É evidente que não nego a necessidade participarmos da luta no terreno sindical ou parlamentar. Porém, a ocupação desses espaços de luta não devem ser um fim em si mesmo, mas estar subordinada à uma estratégia de disputa revolucionária do poder do Estado e superação do sistema capitalista. É justamente isso que pode dar um caráter revolucionário e socialista à ação parlamentar e sindical do partido. Portanto, tanto o possibilismo parlamentar quanto o corporativismo sindical — que são heranças da tática de acúmulo de forças delineadas no programa democrático e popular petista — devem ser energicamente combatidos no interior do movimento. Sem derrotarmos essas práticas, dificilmente teremos condições de construção de um partido que mereça este nome.
É claro que nossa pequena organização não tem condições de tornar, por si mesma, num partido. A formação de um partido, nos moldes que expus aqui, só poderá ocorrer como o coroamento de um amplo processo de debate político e de reorganização das forças de esquerda que se dispuserem seriamente a lutar pela superação da ordem burguesa. Não existe atalho ou acordos administrativos que possam substituir este caminho. Porém, a necessidade de termos um partido político deve estar claro para nós, e nossa organização deve estar empenhada nesta tarefa em todas as frentes que atuamos, seja no movimento, seja nos espaços institucionais em que participamos. A reorganização da esquerda que busca a derrubada do capitalismo e a preparação das massas para esta revolução só poderá se dar através de um partido revolucionário.
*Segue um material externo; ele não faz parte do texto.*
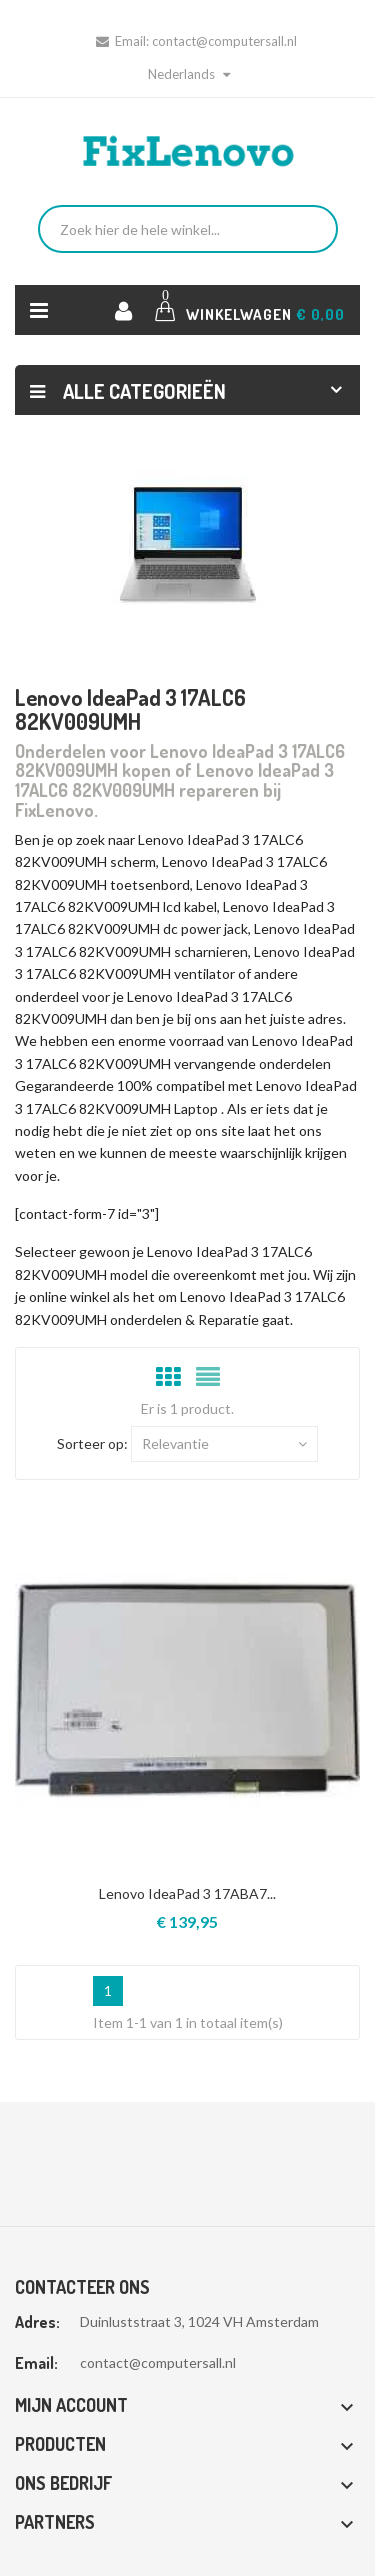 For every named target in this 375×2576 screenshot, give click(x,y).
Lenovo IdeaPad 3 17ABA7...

Para avançarmos neste debate em relação ao partido, há dois problemas essenciais que quero tratar mais detidamente: a relação entre o partido e as massas, e o programa para a revolução. Essas questões, juntamente com o objetivo do partido que tratamos acima, são os fundamentos políticos sobre o qual deverá se construir a unidade partidária. Vou tratar cada um deles nos capítulos que seguem, com o auxílio da experiência histórica das gerações de revolucionários que nos antecederam.
[1] TROTSKY, L. Balanço e Perspectivas. In A teoria da Revolução Permanente. São Paulo: Sundermann, 2011. p. 71-2.
[2] A posição predominante no PSOL é que Lula traiu o programa democrático e popular. Isto é, deixou de aplicar os seus preceitos por conta de uma opção política. A interpretação que temos defendido, ao contrário, é de que o programa democrático e popular é impraticável no atual grau de desenvolvimento do capitalismo, o que conduz a socialdemocracia no governo, invariavelmente, a implementar o programa liberal, ainda que com mediações.